▶ _Work required_
Check each line of the material below for "items", then copy the ones that contain it.

── Source data ──

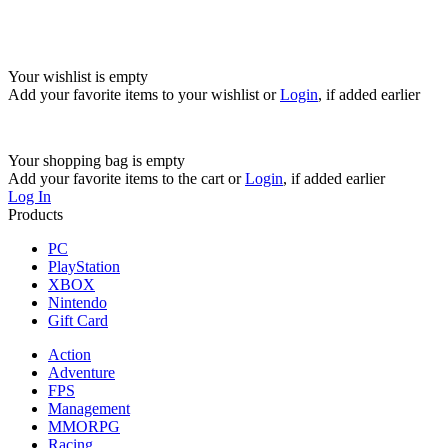
Your wishlist is empty
Add your favorite items to your wishlist
or
Login
, if added earlier
Your shopping bag is empty
Add your favorite items to the cart
or
Login
, if added earlier
Log In
Products
PC
PlayStation
XBOX
Nintendo
Gift Card
Action
Adventure
FPS
Management
MMORPG
Racing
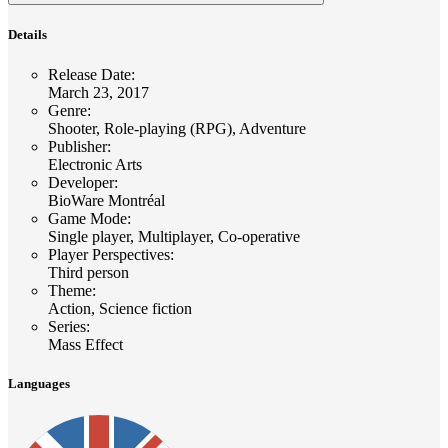
Details
Release Date
:
March 23, 2017
Genre
:
Shooter, Role-playing (RPG), Adventure
Publisher
:
Electronic Arts
Developer
:
BioWare Montréal
Game Mode
:
Single player, Multiplayer, Co-operative
Player Perspectives
:
Third person
Theme
:
Action, Science fiction
Series
:
Mass Effect
Languages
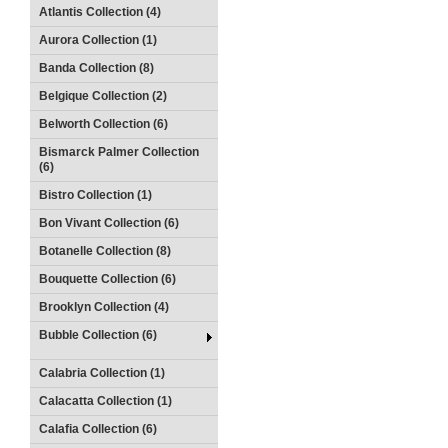
Atlantis Collection (4)
Aurora Collection (1)
Banda Collection (8)
Belgique Collection (2)
Belworth Collection (6)
Bismarck Palmer Collection
(6)
Bistro Collection (1)
Bon Vivant Collection (6)
Botanelle Collection (8)
Bouquette Collection (6)
Brooklyn Collection (4)
Bubble Collection (6)
Calabria Collection (1)
Calacatta Collection (1)
Calafia Collection (6)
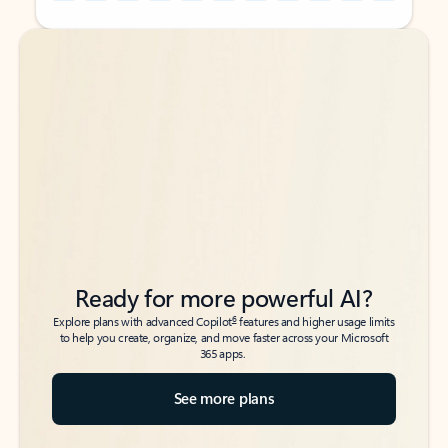
Back to tabs
Back to tabs
Ready for more powerful AI?
6
Explore plans with advanced Copilot
features and higher usage limits
to help you create, organize, and move faster across your Microsoft
365 apps.
See more plans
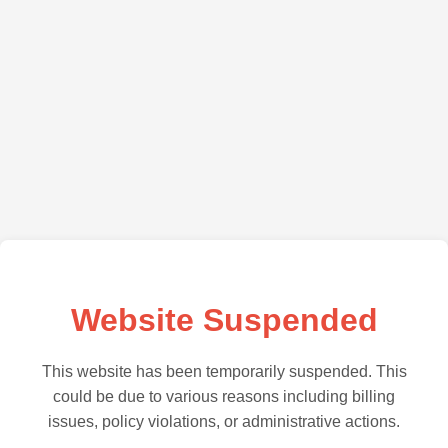
Website Suspended
This website has been temporarily suspended. This
could be due to various reasons including billing
issues, policy violations, or administrative actions.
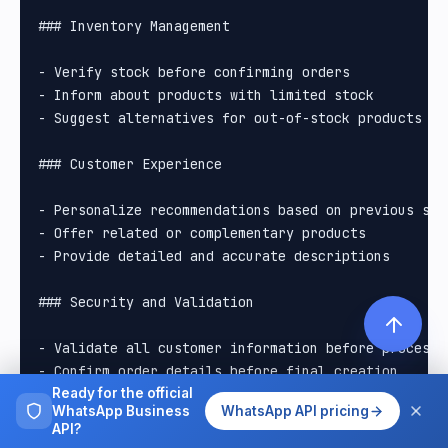
### Inventory Management

- Verify stock before confirming orders

- Inform about products with limited stock

- Suggest alternatives for out-of-stock products

### Customer Experience

- Personalize recommendations based on previous sear
- Offer related or complementary products

- Provide detailed and accurate descriptions

### Security and Validation

- Validate all customer information before processin
- Confirm order details before final creation

- Handle errors gracefully and helpfully

Ready for the official
WhatsApp Business
WhatsApp API pricing
API?
## Backup Commands
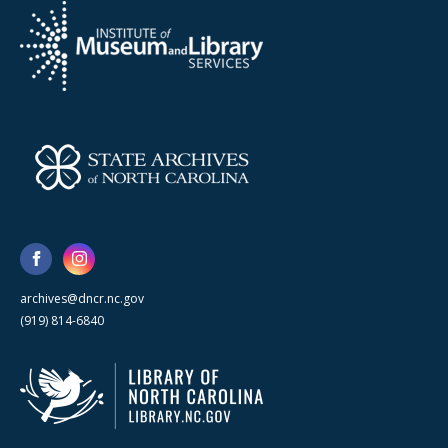
archives@dncr.nc.gov
(919) 814-6840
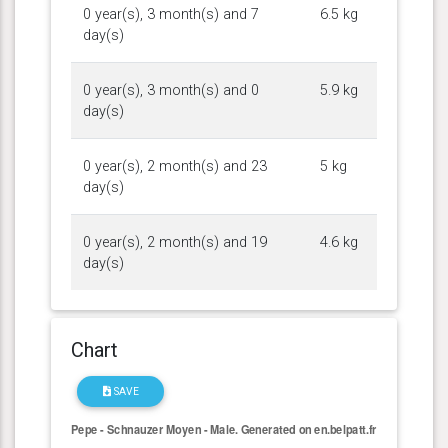
0 year(s), 3 month(s) and 7
6.5 kg
day(s)
0 year(s), 3 month(s) and 0
5.9 kg
day(s)
0 year(s), 2 month(s) and 23
5 kg
day(s)
0 year(s), 2 month(s) and 19
4.6 kg
day(s)
Chart
SAVE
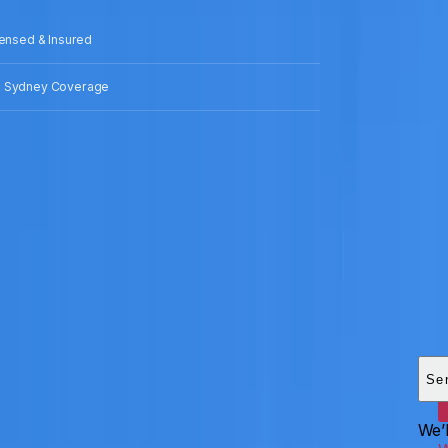
censed & Insured
 Sydney Coverage
Add
HEI
Se
We’l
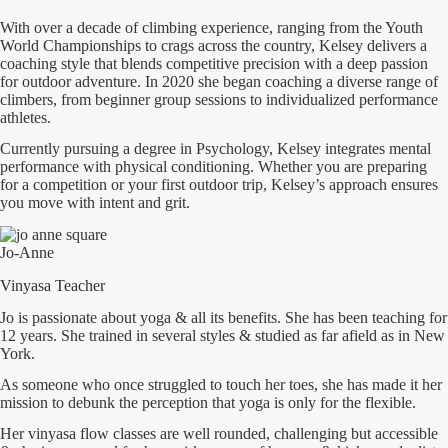
With over a decade of climbing experience, ranging from the Youth
World Championships to crags across the country, Kelsey delivers a
coaching style that blends competitive precision with a deep passion
for outdoor adventure. In 2020 she began coaching a diverse range of
climbers, from beginner group sessions to individualized performance
athletes.
Currently pursuing a degree in Psychology, Kelsey integrates mental
performance with physical conditioning. Whether you are preparing
for a competition or your first outdoor trip, Kelsey’s approach ensures
you move with intent and grit.
Jo-Anne
Vinyasa Teacher
Jo is passionate about yoga & all its benefits. She has been teaching for
12 years. She trained in several styles & studied as far afield as in New
York.
As someone who once struggled to touch her toes, she has made it her
mission to debunk the perception that yoga is only for the flexible.
Her vinyasa flow classes are well rounded, challenging but accessible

───

▶ _Solution for this exercise_
Add your favorite items to your wishlist
Add your favorite items to the cart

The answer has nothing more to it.